When cruising the Broads it is important that all boaters put safety first.
All crew members should wear a properly-fastened lifejacket when on deck – even if they can swim. Children should wear properly-fastened lifejackets, even when the boat is moored, and parents should keep an eye on them. Make sure the crew’s whereabouts is known at all times. Don’t let children sit on the fore part of the boat or play at the stern, or on the roof, unsupervised.
Think ahead when approaching bridges If appropriate, take down the canopy. Get everyone off the deck, with hands and heads inboard, before approaching a bridge. Know your boat’s air draught and check it for clearance against the gauge board on the bridge. Watch out for boats coming from the opposite direction.
Generally, the boat travelling with the current has right of way.

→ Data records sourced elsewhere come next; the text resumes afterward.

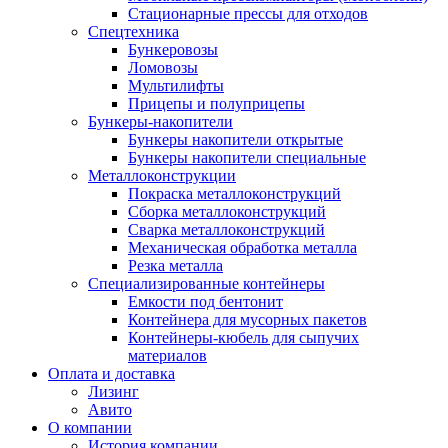
Стационарные прессы для отходов
Спецтехника
Бункеровозы
Ломовозы
Мультилифты
Прицепы и полуприцепы
Бункеры-накопители
Бункеры накопители открытые
Бункеры накопители специальные
Металлоконструкции
Покраска металлоконструкций
Сборка металлоконструкций
Сварка металлоконструкций
Механическая обработка металла
Резка металла
Специализированные контейнеры
Емкости под бентонит
Контейнера для мусорных пакетов
Контейнеры-кюбель для сыпучих
материалов
Оплата и доставка
Лизинг
Авито
О компании
История компании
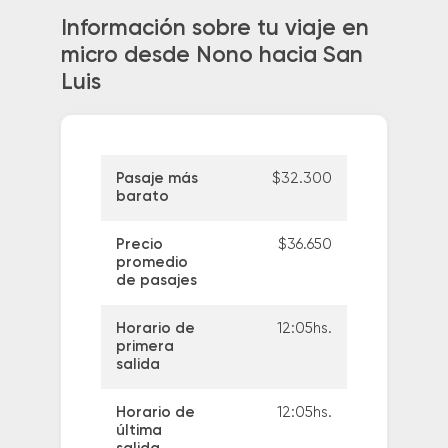
Información sobre tu viaje en
micro desde Nono hacia San
Luis
Pasaje más
$32.300
barato
Precio
$36.650
promedio
de pasajes
Horario de
12:05hs.
primera
salida
Horario de
12:05hs.
última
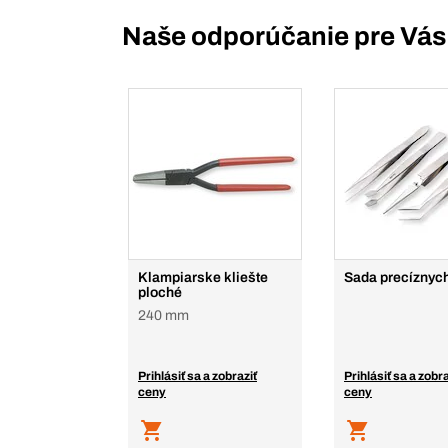
Naše odporúčanie pre Vás
Klampiarske kliešte
Sada precíznych
ploché
240 mm
Prihlásiť sa a zobraziť
Prihlásiť sa a zobra
ceny
ceny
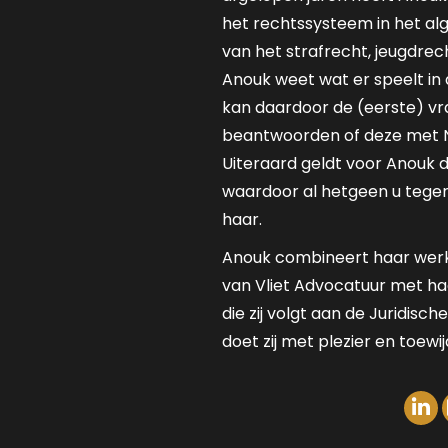
het rechtssysteem in het al
van het strafrecht, jeugdrech
Anouk weet wat er speelt in 
kan daardoor de (eerste) v
beantwoorden of deze met N
Uiteraard geldt voor Anouk 
waardoor al hetgeen u tegen h
haar.
Anouk combineert haar werk a
van Vliet Advocatuur met h
die zij volgt aan de Juridisch
doet zij met plezier en toewij
Li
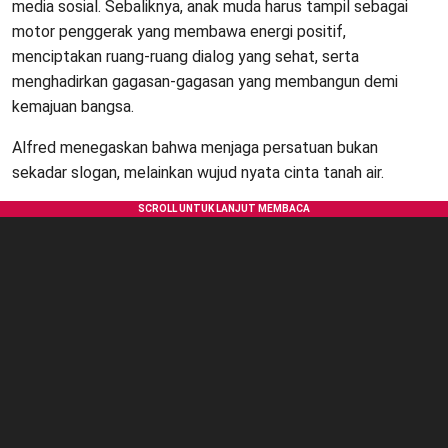
media sosial. Sebaliknya, anak muda harus tampil sebagai
motor penggerak yang membawa energi positif,
menciptakan ruang-ruang dialog yang sehat, serta
menghadirkan gagasan-gagasan yang membangun demi
kemajuan bangsa.
Alfred menegaskan bahwa menjaga persatuan bukan
sekadar slogan, melainkan wujud nyata cinta tanah air.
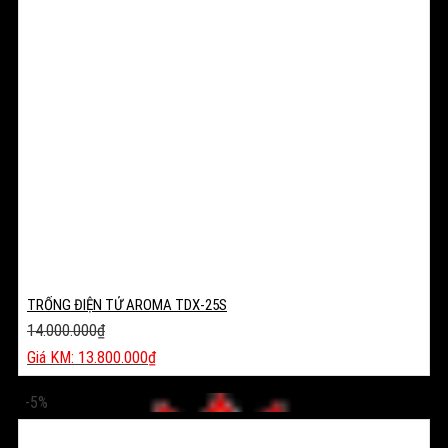
TRỐNG ĐIỆN TỬ AROMA TDX-25S
14.000.000
₫
Giá
13.800.000
₫
gốc
Giá
là:
hiện
-5%
14.000.000₫.
tại
là:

Go steady with alcohol. Vigilance is needed while navigating on the water, getting on and off the boat, and moving around on deck. It is recommended that the helmsperson does not drink at all until the vessel is safely moored. Even then all the crew should act sensibly and be particularly careful when returning to the vessel at night – consider taking lifejacket and torch ashore.
When mooring up, don’t jump! This is where the majority of injuries occur. Make sure mooring ropes are ready fore and aft and free of tangles. The fittest adult should step ashore wearing a properly-fastened lifejacket. Boats should approach a mooring against the tide, allowing for any wind conditions.
Never swim or dive into broads or rivers – there may be weeds, strong currents or waterborne diseases.
If anyone falls in – ‘reach or throw but don’t go’. Reach with a broom, mop or towel, or throw a rope (keeping hold of one end!) or anything that floats, such as a life ring, ball or airtight container. Personal rescue equipment is located at all Broads Authority 24-hour moorings.
Coping with pets Most people realise it’s essential to wear a lifejacket while on or near the water – but lifejackets are also available for dogs. Dogs tend to fall overboard quite regularly and are just as susceptible to cold and other hazards as people. Remember, never enter the water to rescue a pet – people have died rescuing them.